John Burke already gave a pretty good answer for this year..
I will just add:

Generally I like Stan's idea;  although if we went back to 100
votes per ballot (that's what we used for quite a few years) as
a practical matter I think that would give all voters enough
granularity that they could always spare one or two "dollars"
for everything they think is "interesting".  While a program to
normalize everything would certainly not be hard to do, from
an operational process point of view staying with a fixed 100
votes (or 150 or whatever) is probably "cleaner".

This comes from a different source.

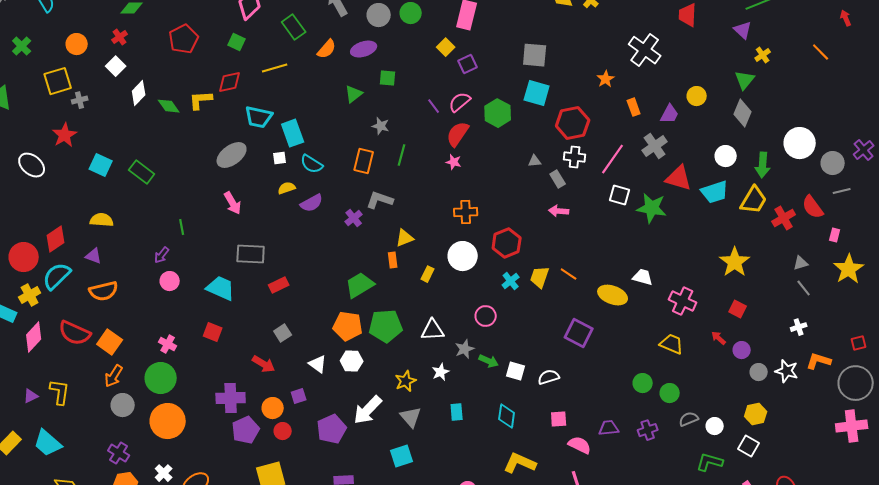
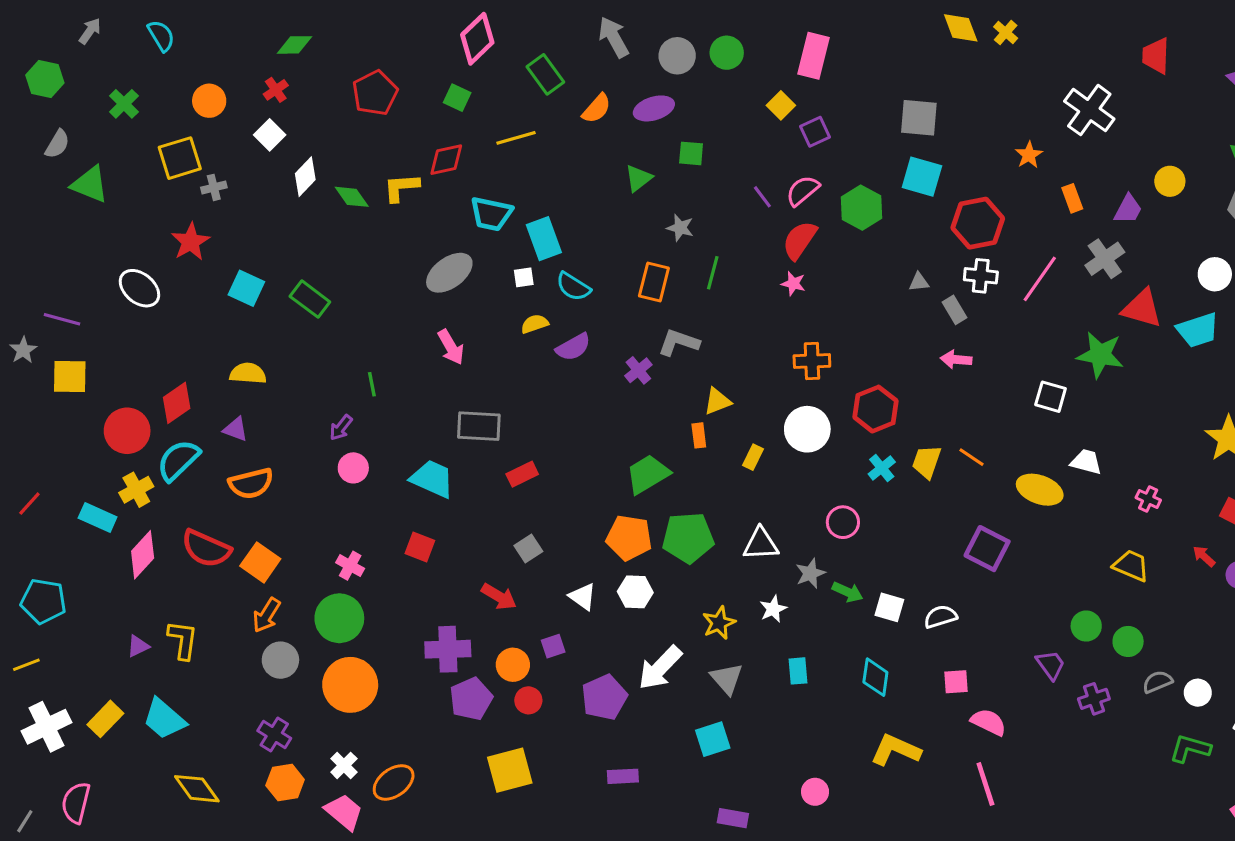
white square: (620, 195) -> (1051, 397), moved
pink cross: (683, 301) -> (1148, 499), size x0.6
purple trapezoid: (609, 428) -> (1051, 665), moved, turned 60

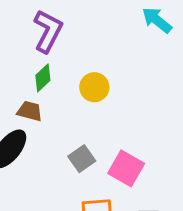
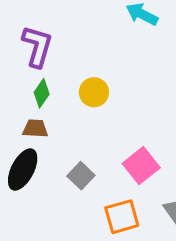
gray square: (82, 159) -> (81, 176), moved
pink square: (126, 168) -> (141, 166), turned 33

One reason we dropped down to 10 from 100 is that a certain
HP manager with the initials JB (and I believe others) fairly
strongly encouraged us to do so;  with I believe the idea that
they wanted voters to focus on just those items that really were
most important to them;  as John already also mentioned.   ;-)

At least for SIGIMAGE, when we had 100 votes per ballot we
used to drop items that got zero votes in any given year.  We
stopped doing that when the number of votes went down to 10
for essentially the reason Stan mentioned:  If you only have
10 and there are more (in some cases many more) that 10
items on the ballot, you have no way to say "not a high-pri for
us, but it's not a bad idea;  don't discard it."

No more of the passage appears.